After having so many professional serializers at our disposal it would be a sin to dismiss one of the fastest ones. MessagePack is an efficient binary format for which a great library exist from Yoshifumi Kawai (aka neuecc) who did write the fastest one for C#. With 133 MB the resulting file is the smallest one.

    [MessagePackObject]
    public class Container
    {
        [Key(0)]
        public List<double> Doubles = new List<double>();
        [Key(1)]
        public List<int> Ints = new List<int>();
    }

    private static void DeserializeMessagePack(string dataFile)
    {
       using (var stream = new FileStream(dataFile, FileMode.Open))
       {
          Container deser = MessagePack.MessagePackSerializer.Deserialize<Container>(stream);
       }
    }

 

JSON

When using a text based format JSON is also a must. Interestingly the JSON file is with 169 MB even a bit smaller than the original text format. Here we use also the fastest JSON serializer named UTF8Json. Credits for writing the fastest JSON serializer go to Yoshifumi Kawai.

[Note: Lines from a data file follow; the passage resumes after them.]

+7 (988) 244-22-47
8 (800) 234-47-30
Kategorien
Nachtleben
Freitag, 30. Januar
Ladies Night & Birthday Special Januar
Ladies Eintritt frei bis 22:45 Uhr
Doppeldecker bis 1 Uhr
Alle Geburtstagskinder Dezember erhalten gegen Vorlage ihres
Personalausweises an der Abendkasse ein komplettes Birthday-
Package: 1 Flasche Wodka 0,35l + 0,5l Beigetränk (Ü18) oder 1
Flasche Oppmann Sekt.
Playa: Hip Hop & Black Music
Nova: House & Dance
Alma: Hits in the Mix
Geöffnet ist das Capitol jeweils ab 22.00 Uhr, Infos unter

        private static void DeserializeUTF8Json(string dataFile)
        {
            using (var stream = new FileStream(dataFile, FileMode.Open))
            {
                Container deser = Utf8Json.JsonSerializer.Deserialize<Container>(stream);
            }
        }

Count Lines

That reads the file line by line but does nothing with the data. Since we do not allocate much except some temp strings we find how fast we can get when reading the UTF8 file and expand the data to UTF-16 strings.

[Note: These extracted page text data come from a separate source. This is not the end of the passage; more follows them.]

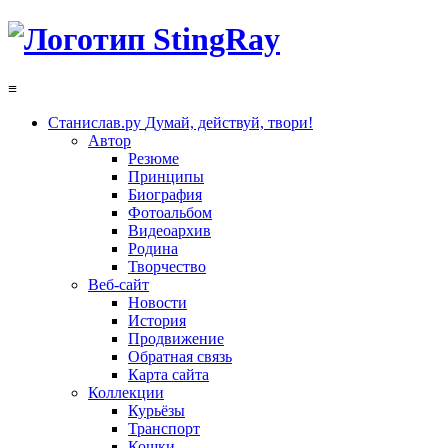
≡
Станислав.ру
Думай, действуй, твори!
Автор
Резюме
Принципы
Биография
Фотоальбом
Видеоархив
Родина
Творчество
Веб-сайт
Новости
История
Продвижение
Обратная связь
Карта сайта
Коллекции
Курьёзы
Транспорт
Кошки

        private static int CountLines(string dataFile)
        {
            using (var reader = new StreamReader(dataFile))
            {
                string line;
                int count = 0;
                while ((line = reader.ReadLine()) != null)
                {
                    count++;
                }

                return count;
            }
        }

Span Parse

One of the biggest improvements of .NET Core was the introduction of Span based APIs everywhere. That allows you to read characters from raw buffers without the need to copy the data around again. With that you can write nearly zero allocating API which operates on unmanaged memory without the need to use unsafe code. To make that fast the JIT compiler was enhanced to emit the most efficient code possible. For the regular .NET Framework there exists the System.Memory nuget package to bring the type also onboard but with no help from the JIT compiler. This one is especially interesting since it shows how much you loose if you do not have a helping hand of the JIT compiler here.

 

        private static void ParseSpan(string dataFile)
        {
            var doubles = new List<double>();
            var ints = new List<int>();

            double curMeasurement = 0.0d;
            int curMeasurement2 = 0;

            ReadOnlySpan<byte> newLineSpan = NewLine.AsSpan();

            using (var stream = new FileStream(dataFile, FileMode.Open))
            {
                const int bufferSize = 10*4096;
                byte[] buffer = new byte[bufferSize];
                int readBytes = 0;

                int lastLineSize = 0;
                while ((readBytes = stream.Read(buffer, lastLineSize, bufferSize- lastLineSize)) != 0)
                {
                    Span<byte> bufferSpan = new Span<byte>(buffer, 0, readBytes+ lastLineSize);

                    if( bufferSpan.StartsWith(Encoding.UTF8.GetPreamble()) ) // skip byte order mark
                    {
                        bufferSpan = bufferSpan.Slice(Encoding.UTF8.GetPreamble().Length); 
                    }

                    int newLineStart = 0;
                    while( (newLineStart = bufferSpan.IndexOf(newLineSpan)) > 0 )
                    {
                        if( ParseLine( bufferSpan.Slice(0, newLineStart), ref curMeasurement, ref curMeasurement2) )
                        {
                            doubles.Add(curMeasurement);
                            ints.Add(curMeasurement2);
                        }
                        bufferSpan = bufferSpan.Slice(newLineStart + newLineSpan.Length);
                    }

                    bufferSpan.CopyTo(buffer.AsSpan());
                    lastLineSize = bufferSpan.Length;
                }
            }
        }

Unsafe Parse

This is how one could write a single method parser with some hard coded assumptions to become as fast as possible. Interestingly this one is slower than the Span based API which is safer and faster.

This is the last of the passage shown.